The following two comments recently appeared on my post addressing Implications of a Negative Blood Type. The first reader's question is worth repeating because MANY readers have asked the same question (in various forms) and the explanation is fairly simple. The second reader's questions revolve around potential complications of Rh-sensitization in someone who is attempting to conceive by in vitro fertilization with donor sperm. Her situation is NOT unique today and many other women may be interested in my responses to her queries as well...
Anonymous said... Hi,I have a daughter who is O negative. I also have a son who is O positive. I am O positive and my wife is O negative. Is this possible?

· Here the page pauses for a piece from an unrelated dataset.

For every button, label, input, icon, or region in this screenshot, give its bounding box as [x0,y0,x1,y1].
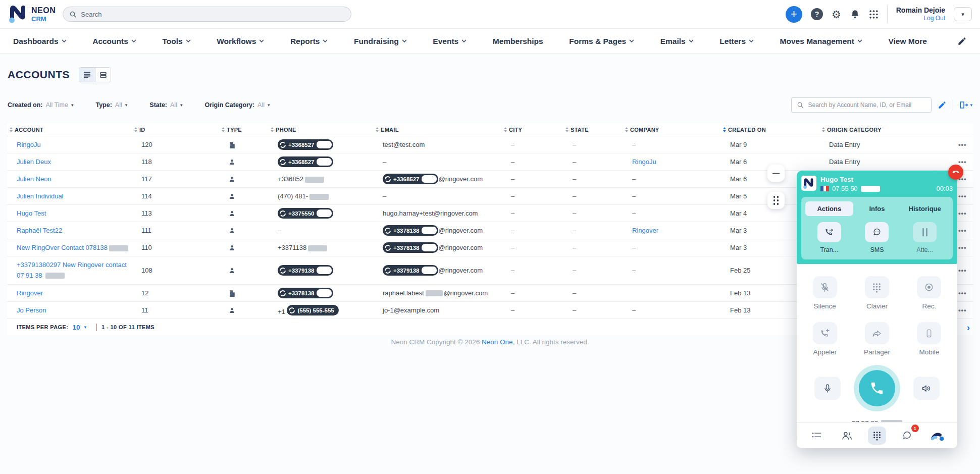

Kenneth F. Trofatter, Jr., MD, PhD said... To anonymous Sept 24: Yes, it simply means that you are heterozygous for the Rh D antigen. That means you have one chromosome that carries the gene for D and one that does not. Your wife has two that do not because she is Rh-negative and if she had even one dose of D, she would be phenotypically Rh-positive just like you because D is a dominant allele. Anyway, odds are that half of your kids (male and female) would be expected to be Rh-positive and half Rh-negative based on percentages alone (and no other extenuating circumstances). Sounds like that's what's happened so far in your family. Hope that helps. Thanks for reading! Dr T
lotsofdecisions said... Hi. I became sensitized to Rh during my pregnancy with my daughter. My questions:
1) Does the fact that I was sensitized at my daughter's birth impact the problems I may have with a future pregnancy? I'm using donor sperm and know that the donor is O+ and heterozygous. How great is the risk? My titers are around 1:4.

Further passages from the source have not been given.